Then maybe a single long running bash script with a high priority / nice-value running as a main control interface that listens for changes to the fifo and where necessary modifies the fifo / and non-volatile file-store for use on startup for init and conf...

If you are worried about too many bash scripts, then I am really confused about this folder:

https://github.com/apertus-open-source-cinema/beta-software/tree/master/software/scripts

Daemon was started, amongst other things, to remove the need for that folder at some point in time. Feel free to implement something, which could replace current approach.

Challenge accepted. Can you point me to a resource for a current VM image?

Which VM image?

I thought I read somewhere that there is a virtual machine image that I should use to spin up development... Maybe I imagined that.

It is planned, but wasn't done yet, as we have lack of people, who are involved in practical way.

anuejn added a subscriber: anuejn.Feb 20 2018, 7:13 PM

There are some things, that are good to consider, when we build something like this:

  • The camera has plenty of resources. When designing something that only works on the parameters, and not on any image data it is almost impossible to design a system that is to imperformant to run on the cam. This means no performance optimisation is needed.
  • The software has to work without requiring internet access at all. (in my opinion) I think it would be handy if everything is served from the camera.
  • The software should manage the state of the hardware (is the fpga configured? what bitstream should be loaded? what bitstream is loaded? what plugin modules are plugged in?
  • New Plugin Modules should be easy to integrate (new bitstrams and new parameter space)
  • An open API should be exposed to allow other interfaces (maybe hardware) to be easily developed

If i remember correctly, then most of this things were discussed with Herbert for the daemon, which was a task for GSoC2017. If you can get it through bash script, fine, but i'm rather sceptical about the performance. Surprise me.

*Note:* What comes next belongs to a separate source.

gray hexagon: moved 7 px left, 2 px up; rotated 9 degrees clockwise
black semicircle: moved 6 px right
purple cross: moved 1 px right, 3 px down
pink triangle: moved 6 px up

Ok - I've noted what you said @jatha - thanks for the info. Can you tell me where to find the spec for the openAPI and Plugin Modules?

The bash script would just be a convenience wrapper around your other python and shell scripts, adding the opportunity to do low-level writes and reads from the filesystem / ram. If that was something from GSoC2017, is there something that blocked it from integration? GSoC2018 is almost upon us...

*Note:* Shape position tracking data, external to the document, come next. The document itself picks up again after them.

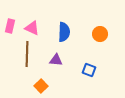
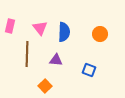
pink triangle: moved 8 px right; rotated 28 degrees clockwise
orange square: moved 4 px right
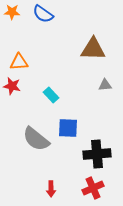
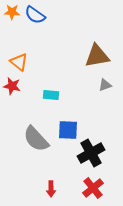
blue semicircle: moved 8 px left, 1 px down
brown triangle: moved 4 px right, 7 px down; rotated 12 degrees counterclockwise
orange triangle: rotated 42 degrees clockwise
gray triangle: rotated 16 degrees counterclockwise
cyan rectangle: rotated 42 degrees counterclockwise
blue square: moved 2 px down
gray semicircle: rotated 8 degrees clockwise
black cross: moved 6 px left, 1 px up; rotated 24 degrees counterclockwise
red cross: rotated 15 degrees counterclockwise
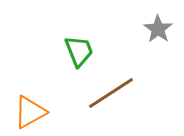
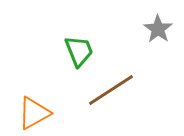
brown line: moved 3 px up
orange triangle: moved 4 px right, 1 px down
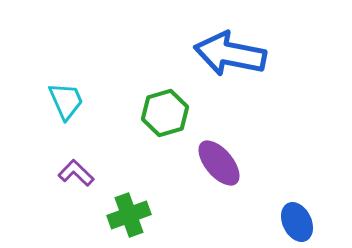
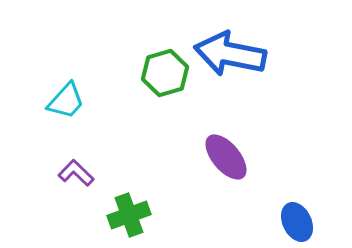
cyan trapezoid: rotated 66 degrees clockwise
green hexagon: moved 40 px up
purple ellipse: moved 7 px right, 6 px up
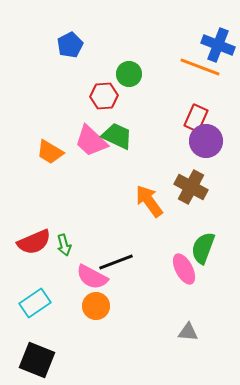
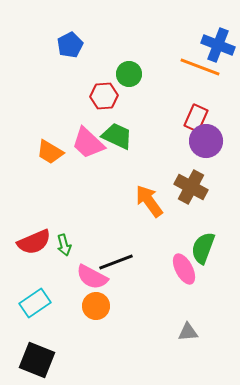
pink trapezoid: moved 3 px left, 2 px down
gray triangle: rotated 10 degrees counterclockwise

It went not well, while GSoC2017, without going too much into details. So i've resumed the work on the daemon, REST server and GUI. The goal is to get rid of scripts to get performance gains. Don't underestimate it, it's an embedded CPU, resources are sparse. There is a reason why C++ was used.

I am seeing two different perspectives here, and just would like to have some clarification - or even better some benchmarking stats. For your information I have done work on arduino, raspberries, Olimex a20-SOM / LIME (including custom flashing of the NAND), Banana-pi and the O-Droid C-1 - so I am VERY aware of paying attention to system resources and the tough design decisions that come with that.


@jatha said: The camera has plenty of resources. When designing something that only works on the parameters, and not on any image data it is almost impossible to design a system that is to imperformant to run on the cam. This means no performance optimisation is needed.

@BAndiT1983 said: Don't underestimate it, it's an embedded CPU, resources are sparse.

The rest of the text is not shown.